[[ Data for review open ]]
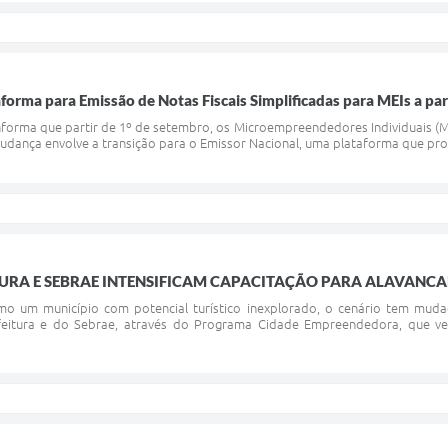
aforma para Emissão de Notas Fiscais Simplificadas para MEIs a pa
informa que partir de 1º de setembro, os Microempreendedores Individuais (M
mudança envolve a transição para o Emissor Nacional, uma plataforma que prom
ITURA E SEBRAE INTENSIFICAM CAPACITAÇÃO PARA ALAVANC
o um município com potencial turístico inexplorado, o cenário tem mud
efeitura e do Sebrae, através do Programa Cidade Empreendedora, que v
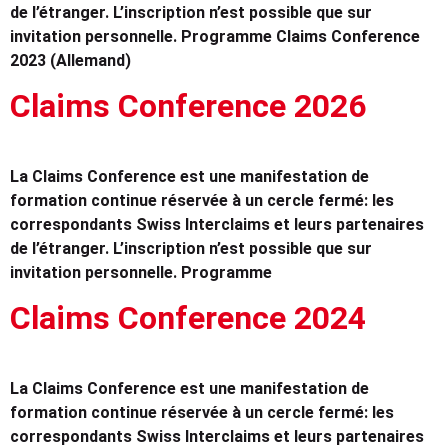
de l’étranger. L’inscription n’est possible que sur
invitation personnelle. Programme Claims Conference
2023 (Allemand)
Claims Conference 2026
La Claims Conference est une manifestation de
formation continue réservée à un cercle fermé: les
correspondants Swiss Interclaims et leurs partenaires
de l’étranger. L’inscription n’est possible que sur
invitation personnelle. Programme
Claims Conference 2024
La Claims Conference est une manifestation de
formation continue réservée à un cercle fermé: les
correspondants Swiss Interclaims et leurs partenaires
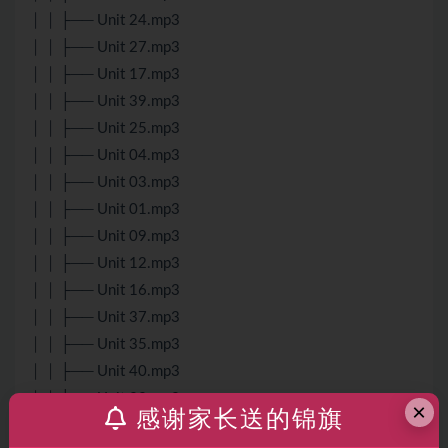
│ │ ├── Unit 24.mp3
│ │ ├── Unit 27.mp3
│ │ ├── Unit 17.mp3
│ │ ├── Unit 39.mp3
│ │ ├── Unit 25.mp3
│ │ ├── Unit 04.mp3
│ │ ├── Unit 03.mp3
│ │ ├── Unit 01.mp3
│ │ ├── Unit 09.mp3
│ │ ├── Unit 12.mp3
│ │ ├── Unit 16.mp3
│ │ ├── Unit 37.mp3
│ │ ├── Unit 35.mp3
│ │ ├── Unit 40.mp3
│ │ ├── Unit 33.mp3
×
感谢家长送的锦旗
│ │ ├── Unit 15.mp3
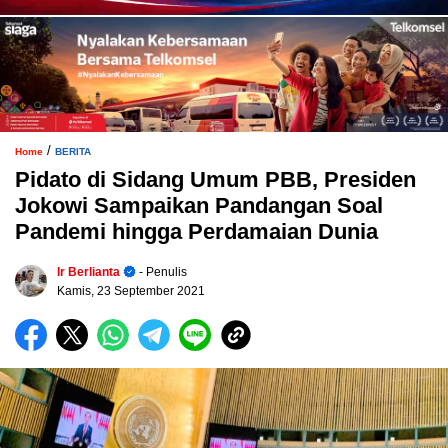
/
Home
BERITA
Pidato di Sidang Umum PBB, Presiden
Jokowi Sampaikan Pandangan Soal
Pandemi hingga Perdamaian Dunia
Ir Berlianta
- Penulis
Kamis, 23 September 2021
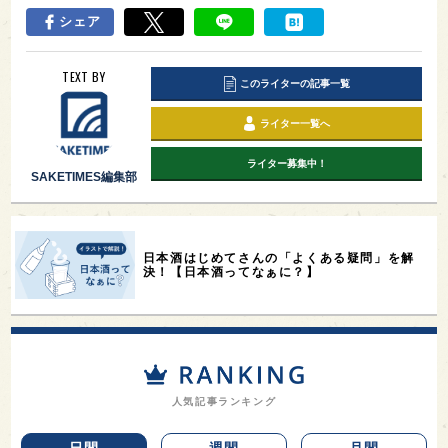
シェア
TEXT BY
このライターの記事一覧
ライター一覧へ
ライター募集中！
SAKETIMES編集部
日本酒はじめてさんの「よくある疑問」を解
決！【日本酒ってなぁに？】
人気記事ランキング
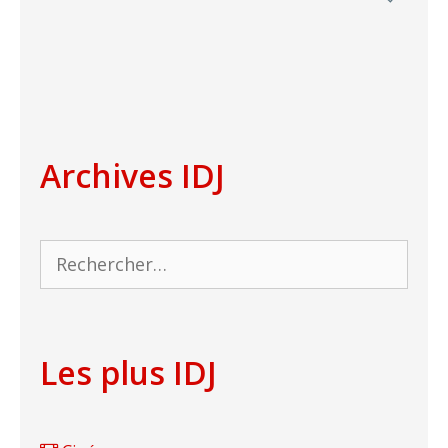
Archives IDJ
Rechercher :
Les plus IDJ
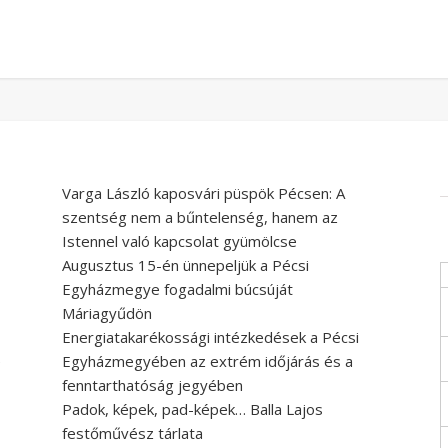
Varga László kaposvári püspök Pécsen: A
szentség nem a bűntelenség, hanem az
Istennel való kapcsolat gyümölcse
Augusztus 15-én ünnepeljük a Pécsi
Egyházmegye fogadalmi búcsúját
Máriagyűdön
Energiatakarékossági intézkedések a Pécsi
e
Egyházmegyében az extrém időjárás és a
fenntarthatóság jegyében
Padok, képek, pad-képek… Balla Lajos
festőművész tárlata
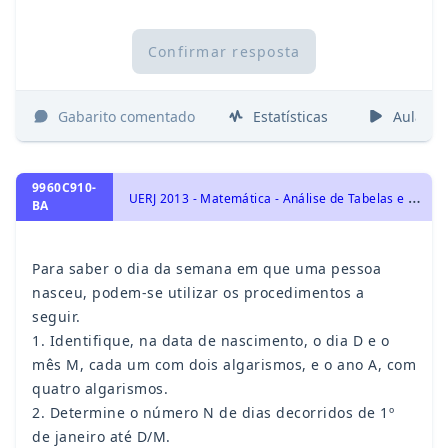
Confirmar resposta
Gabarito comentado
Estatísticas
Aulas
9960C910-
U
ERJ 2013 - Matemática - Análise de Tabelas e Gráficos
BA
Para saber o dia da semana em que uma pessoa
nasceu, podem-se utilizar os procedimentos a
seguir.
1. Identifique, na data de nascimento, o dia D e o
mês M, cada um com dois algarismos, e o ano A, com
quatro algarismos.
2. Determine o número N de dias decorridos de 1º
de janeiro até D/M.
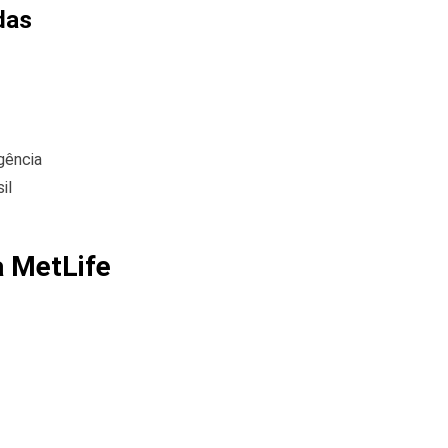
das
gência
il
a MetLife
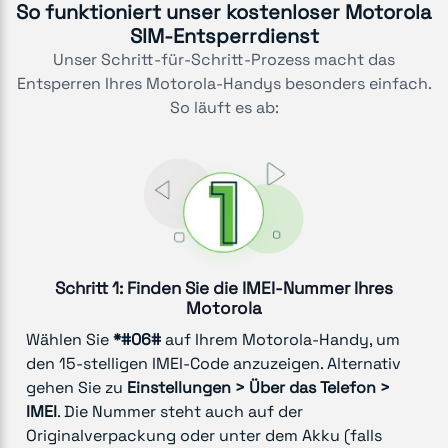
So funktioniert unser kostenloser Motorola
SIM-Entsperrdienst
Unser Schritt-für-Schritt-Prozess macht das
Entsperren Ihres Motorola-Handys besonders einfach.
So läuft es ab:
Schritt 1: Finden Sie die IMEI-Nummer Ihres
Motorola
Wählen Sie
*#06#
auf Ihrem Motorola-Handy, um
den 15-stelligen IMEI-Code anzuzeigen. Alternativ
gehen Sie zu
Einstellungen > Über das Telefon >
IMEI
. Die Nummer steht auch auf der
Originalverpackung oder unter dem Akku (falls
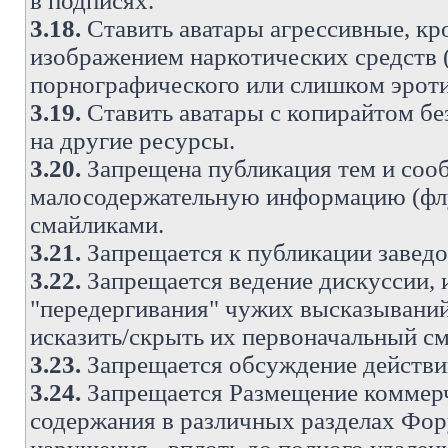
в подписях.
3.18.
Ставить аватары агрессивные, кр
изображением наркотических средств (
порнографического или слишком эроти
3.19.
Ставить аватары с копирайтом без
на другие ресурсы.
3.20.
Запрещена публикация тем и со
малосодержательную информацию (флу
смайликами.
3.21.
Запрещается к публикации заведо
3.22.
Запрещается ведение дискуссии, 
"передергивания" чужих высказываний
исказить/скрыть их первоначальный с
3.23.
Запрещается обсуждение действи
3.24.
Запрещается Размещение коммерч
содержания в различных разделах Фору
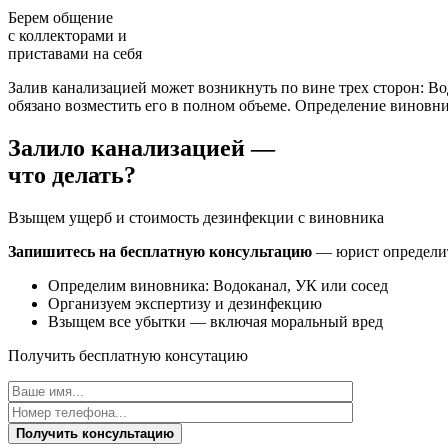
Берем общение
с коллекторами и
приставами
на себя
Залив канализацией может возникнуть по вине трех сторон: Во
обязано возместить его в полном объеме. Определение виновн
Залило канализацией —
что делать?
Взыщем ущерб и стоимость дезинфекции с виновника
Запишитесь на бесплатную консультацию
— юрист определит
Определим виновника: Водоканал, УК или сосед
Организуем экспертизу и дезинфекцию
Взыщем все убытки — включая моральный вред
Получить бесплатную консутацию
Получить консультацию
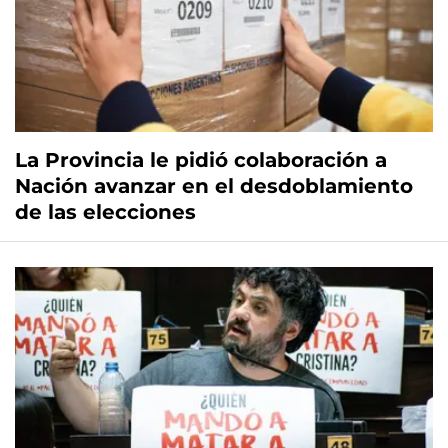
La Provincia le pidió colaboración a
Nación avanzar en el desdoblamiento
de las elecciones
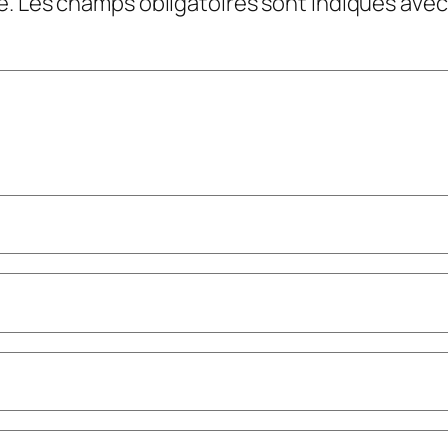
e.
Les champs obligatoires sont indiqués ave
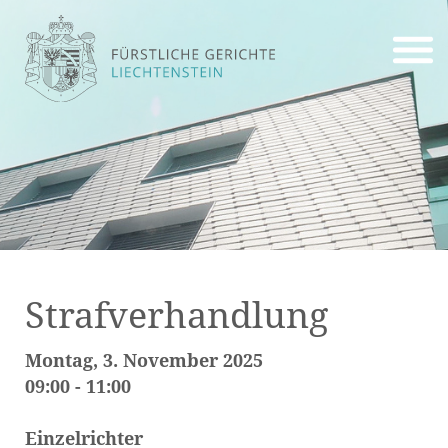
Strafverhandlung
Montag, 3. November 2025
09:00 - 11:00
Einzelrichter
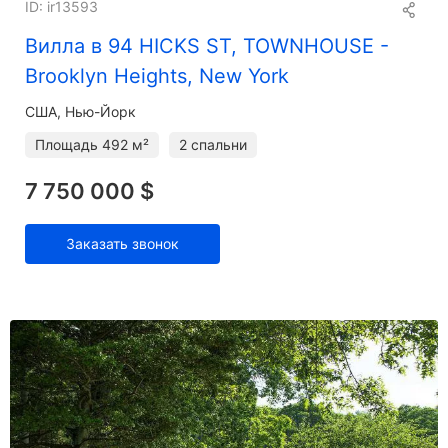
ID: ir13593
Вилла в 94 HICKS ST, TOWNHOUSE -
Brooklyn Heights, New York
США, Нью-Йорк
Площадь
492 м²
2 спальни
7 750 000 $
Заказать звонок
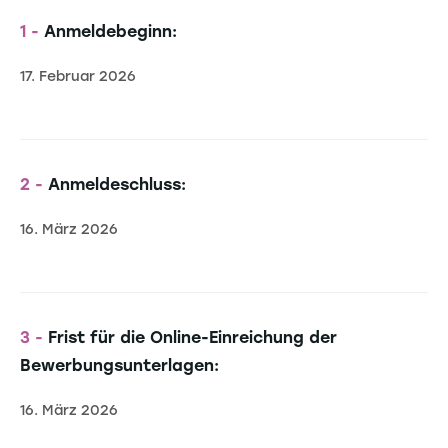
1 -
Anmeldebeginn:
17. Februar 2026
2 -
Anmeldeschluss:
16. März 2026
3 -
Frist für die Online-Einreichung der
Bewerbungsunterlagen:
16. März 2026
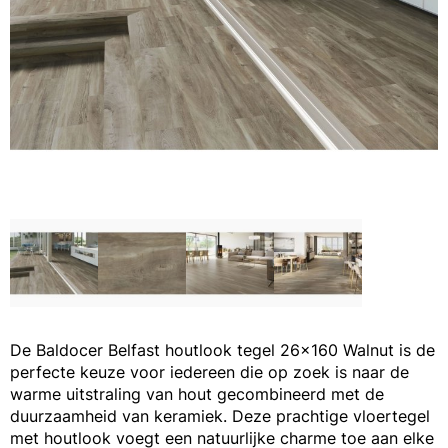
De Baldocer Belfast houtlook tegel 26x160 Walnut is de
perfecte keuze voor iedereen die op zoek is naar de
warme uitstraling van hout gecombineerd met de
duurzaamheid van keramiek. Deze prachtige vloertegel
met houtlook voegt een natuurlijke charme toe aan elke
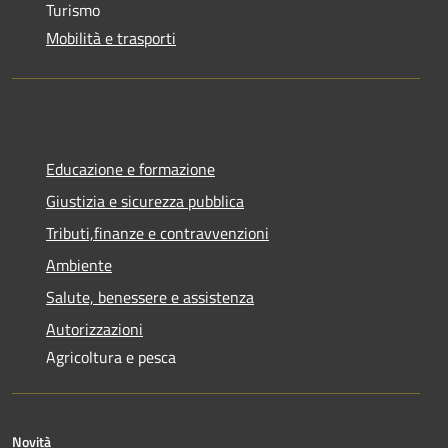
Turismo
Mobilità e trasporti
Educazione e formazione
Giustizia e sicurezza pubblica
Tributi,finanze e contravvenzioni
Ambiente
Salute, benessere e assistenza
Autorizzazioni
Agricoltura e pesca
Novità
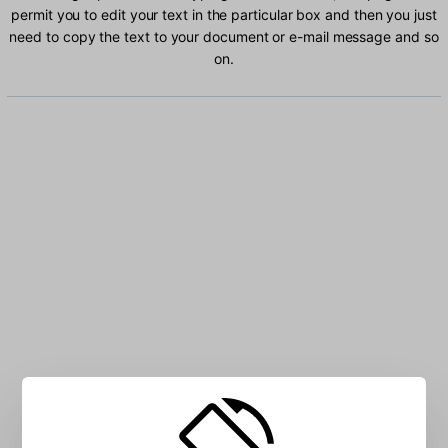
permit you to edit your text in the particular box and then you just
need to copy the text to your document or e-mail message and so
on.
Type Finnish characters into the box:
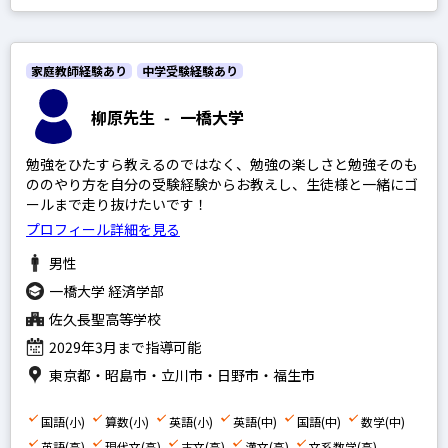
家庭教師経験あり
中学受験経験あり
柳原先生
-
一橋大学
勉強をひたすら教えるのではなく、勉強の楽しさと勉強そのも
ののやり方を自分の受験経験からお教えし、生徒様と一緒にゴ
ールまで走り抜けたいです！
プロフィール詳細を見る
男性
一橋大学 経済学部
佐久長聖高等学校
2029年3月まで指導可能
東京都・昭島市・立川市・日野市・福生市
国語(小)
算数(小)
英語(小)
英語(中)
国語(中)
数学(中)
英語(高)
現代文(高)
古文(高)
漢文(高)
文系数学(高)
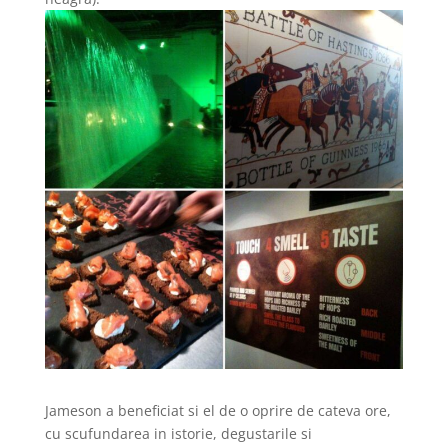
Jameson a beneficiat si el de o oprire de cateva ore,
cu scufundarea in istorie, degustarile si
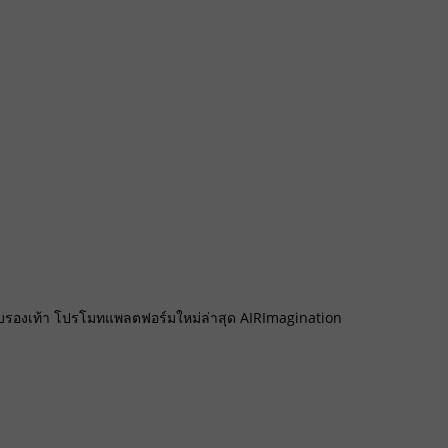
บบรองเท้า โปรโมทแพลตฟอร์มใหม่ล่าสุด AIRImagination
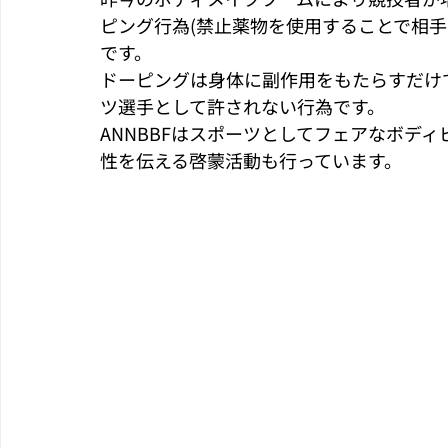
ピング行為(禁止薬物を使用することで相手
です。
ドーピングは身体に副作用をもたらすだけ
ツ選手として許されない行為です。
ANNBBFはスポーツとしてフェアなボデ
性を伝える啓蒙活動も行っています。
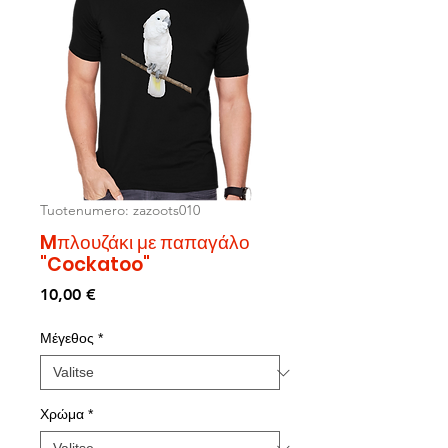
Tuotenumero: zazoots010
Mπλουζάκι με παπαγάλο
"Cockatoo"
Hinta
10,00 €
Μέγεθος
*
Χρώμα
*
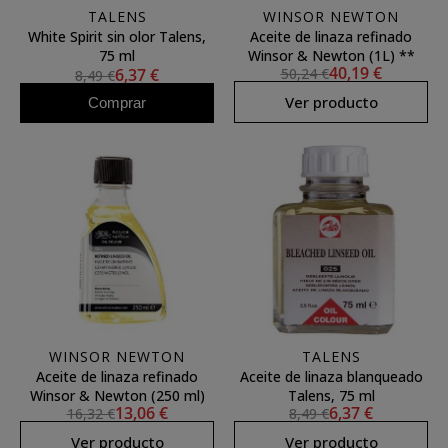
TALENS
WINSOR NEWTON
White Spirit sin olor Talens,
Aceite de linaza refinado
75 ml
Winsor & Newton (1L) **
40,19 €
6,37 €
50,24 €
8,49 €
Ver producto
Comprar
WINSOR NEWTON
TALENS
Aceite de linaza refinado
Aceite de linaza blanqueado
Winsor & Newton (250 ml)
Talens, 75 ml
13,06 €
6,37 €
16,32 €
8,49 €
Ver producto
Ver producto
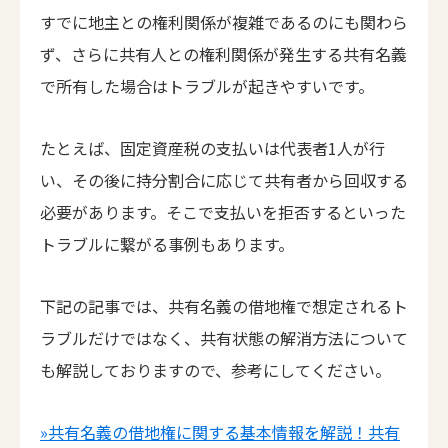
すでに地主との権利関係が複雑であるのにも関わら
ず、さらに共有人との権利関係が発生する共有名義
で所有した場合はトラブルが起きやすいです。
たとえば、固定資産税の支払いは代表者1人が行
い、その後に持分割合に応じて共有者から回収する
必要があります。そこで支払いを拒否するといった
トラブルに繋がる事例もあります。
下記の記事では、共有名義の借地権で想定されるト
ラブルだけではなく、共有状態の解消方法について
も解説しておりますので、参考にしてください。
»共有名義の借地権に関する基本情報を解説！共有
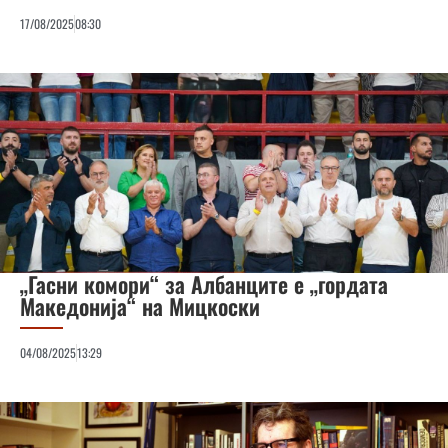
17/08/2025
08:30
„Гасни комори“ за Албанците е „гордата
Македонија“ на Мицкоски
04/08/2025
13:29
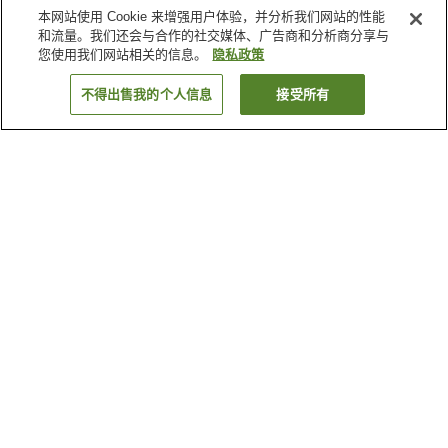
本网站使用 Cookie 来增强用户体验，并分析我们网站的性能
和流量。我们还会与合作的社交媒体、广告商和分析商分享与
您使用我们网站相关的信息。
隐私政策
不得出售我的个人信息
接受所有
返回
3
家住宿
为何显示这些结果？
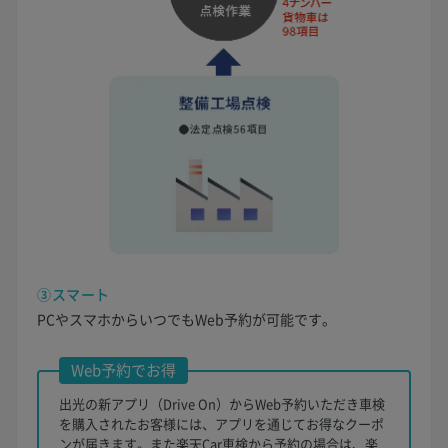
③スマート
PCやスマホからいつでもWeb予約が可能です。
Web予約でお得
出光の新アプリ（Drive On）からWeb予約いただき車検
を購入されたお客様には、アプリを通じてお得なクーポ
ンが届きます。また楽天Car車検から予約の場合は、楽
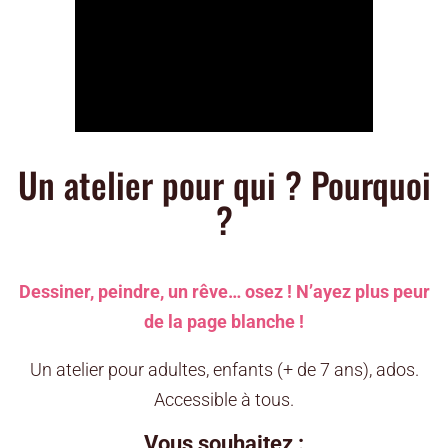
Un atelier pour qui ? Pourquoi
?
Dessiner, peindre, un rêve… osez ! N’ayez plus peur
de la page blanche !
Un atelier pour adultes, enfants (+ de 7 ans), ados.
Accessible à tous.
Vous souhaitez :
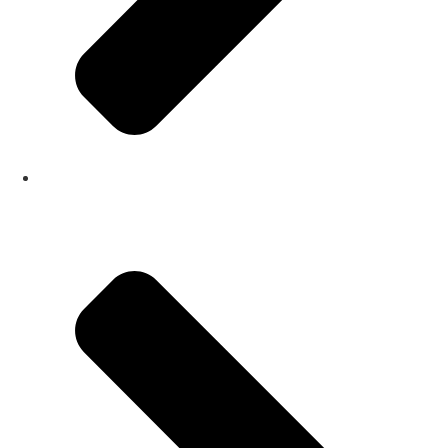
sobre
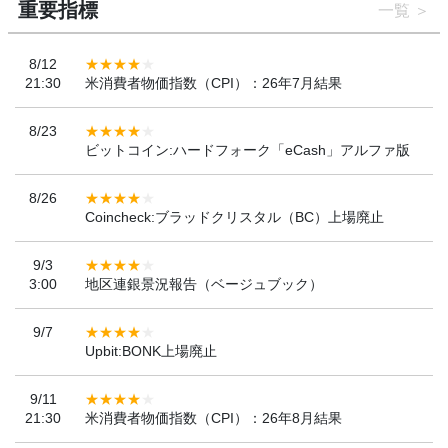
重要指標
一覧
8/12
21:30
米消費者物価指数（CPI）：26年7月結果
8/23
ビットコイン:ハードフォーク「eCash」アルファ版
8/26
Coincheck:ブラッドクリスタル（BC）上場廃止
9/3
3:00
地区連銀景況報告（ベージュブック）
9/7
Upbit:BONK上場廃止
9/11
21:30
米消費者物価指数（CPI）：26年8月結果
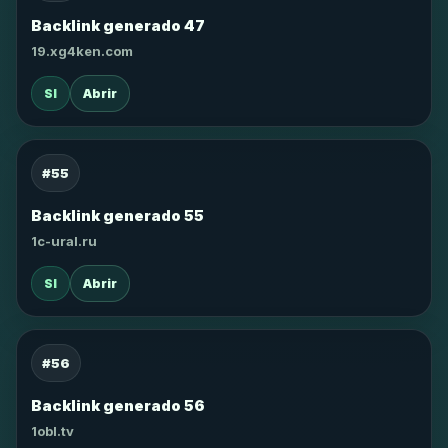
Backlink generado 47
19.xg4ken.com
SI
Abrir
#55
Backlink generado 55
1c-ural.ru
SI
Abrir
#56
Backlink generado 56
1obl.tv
[[ Data for review closed ]]
### To do
Output exactly the lines from the first line of the records through the line containing "szentség nem a bűntelenség, hanem az". Leave out every picture.

### Response to the task
aforma para Emissão de Notas Fiscais Simplificadas para MEIs a pa
informa que partir de 1º de setembro, os Microempreendedores Individuais (M
mudança envolve a transição para o Emissor Nacional, uma plataforma que prom
ITURA E SEBRAE INTENSIFICAM CAPACITAÇÃO PARA ALAVANC
o um município com potencial turístico inexplorado, o cenário tem mud
efeitura e do Sebrae, através do Programa Cidade Empreendedora, que v
de l’étranger. L’inscription n’est possible que sur
invitation personnelle. Programme Claims Conference
2023 (Allemand)
Claims Conference 2026
La Claims Conference est une manifestation de
formation continue réservée à un cercle fermé: les
correspondants Swiss Interclaims et leurs partenaires
de l’étranger. L’inscription n’est possible que sur
invitation personnelle. Programme
Claims Conference 2024
La Claims Conference est une manifestation de
formation continue réservée à un cercle fermé: les
correspondants Swiss Interclaims et leurs partenaires
│ │ ├── Unit 24.mp3
│ │ ├── Unit 27.mp3
│ │ ├── Unit 17.mp3
│ │ ├── Unit 39.mp3
│ │ ├── Unit 25.mp3
│ │ ├── Unit 04.mp3
│ │ ├── Unit 03.mp3
│ │ ├── Unit 01.mp3
│ │ ├── Unit 09.mp3
│ │ ├── Unit 12.mp3
│ │ ├── Unit 16.mp3
│ │ ├── Unit 37.mp3
│ │ ├── Unit 35.mp3
│ │ ├── Unit 40.mp3
│ │ ├── Unit 33.mp3
×
感谢家长送的锦旗
│ │ ├── Unit 15.mp3
/
Home
BERITA
Pidato di Sidang Umum PBB, Presiden
Jokowi Sampaikan Pandangan Soal
Pandemi hingga Perdamaian Dunia
Ir Berlianta
- Penulis
Kamis, 23 September 2021
シェア
TEXT BY
このライターの記事一覧
ライター一覧へ
ライター募集中！
SAKETIMES編集部
日本酒はじめてさんの「よくある疑問」を解
決！【日本酒ってなぁに？】
人気記事ランキング
Archives IDJ
Rechercher :
Les plus IDJ
Varga László kaposvári püspök Pécsen: A
szentség nem a bűntelenség, hanem az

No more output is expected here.